7. False. People who have been raised on water with a high iron content sometimes say that it makes the water taste sweet. Those who are more accustomed to iron-free water frequently say that iron makes water taste metallic.

8. True. Cleaning removes deposits already on fixtures, and they will not return if the staining characteristics of the water are removed. Products on the market may remove stains on the fixtures, but they are frequently very difficult to remove because the deposit has leached into the porcelain.

9. True. Iron can cause clothing to yellow, and manganese causes laundry to grey. Reducing these materials will eliminate these problems. Clothing that is already stained cannot be restored, but future problems will be prevented.
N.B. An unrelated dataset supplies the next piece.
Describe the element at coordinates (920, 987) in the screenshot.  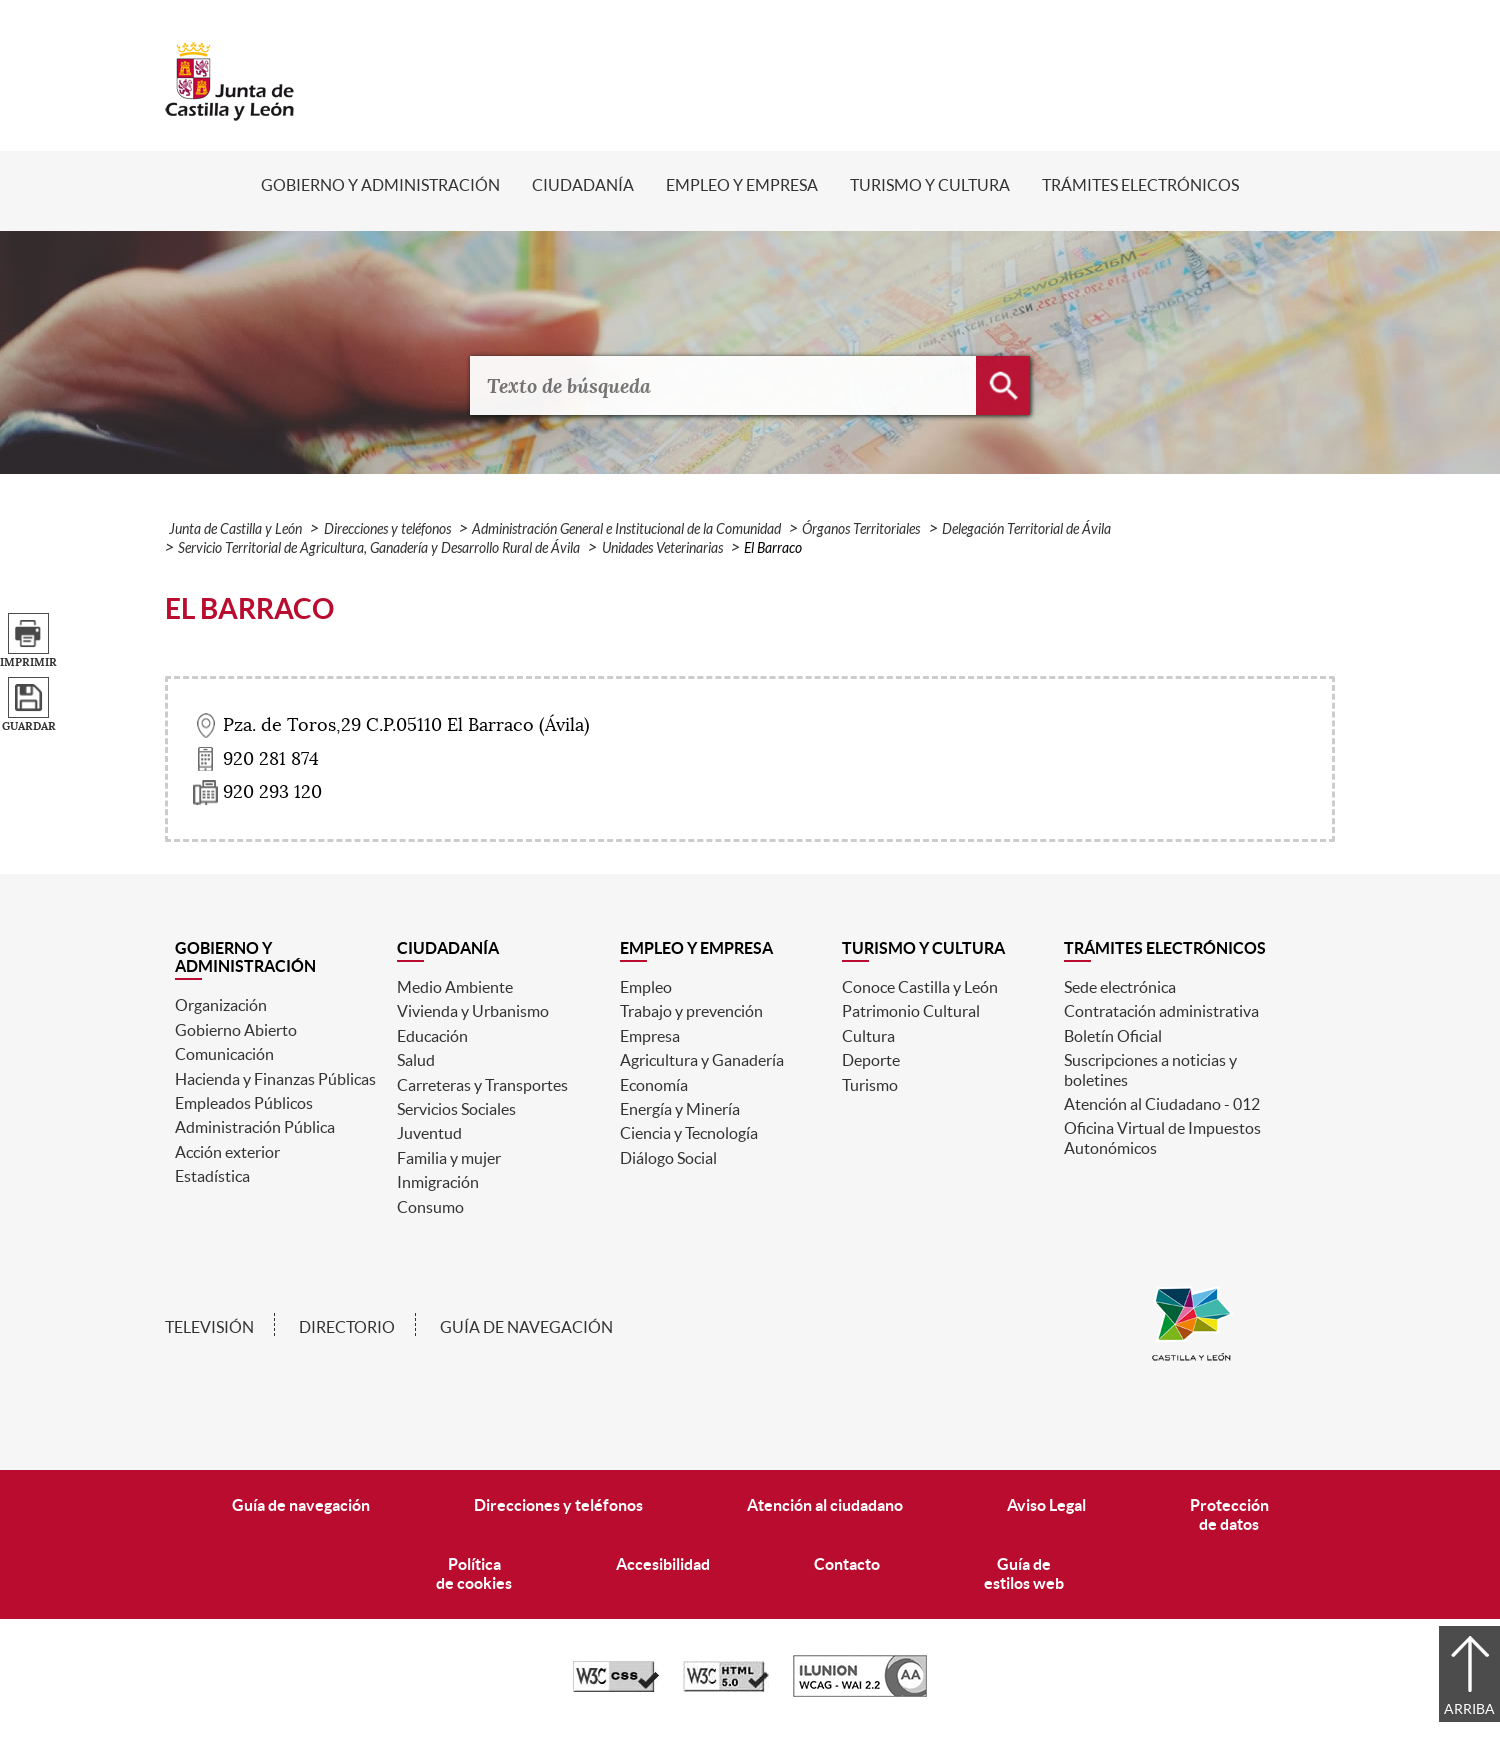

10. False. The rotten-egg smell is likely hydrogen sulfide. A proper oxidizing filter will reduce the odor, but you should also check for other potential issues. If the problem only occurs in the hot water line, it could be generated inside the home. Frequently, hot water heaters are provided with a magnesium sacrificial anode to prevent the water heater tank from corroding. Under the right conditions, this sacrificial anode forms hydrogen sulfide when combined with sulfates and sulfate that reduce bacteria in the water. If the water in the area is corrosive, an aluminum or zinc sacrificial anode may be substituted. If the odor only occurs in major appliances such as a washing machine, the problem may also be sulfur-reducing bacteria. In this case, try superchlorinating the house water system to control the bacteria through this process. However, if neither resolves the issue, you might need an oxidizing filter.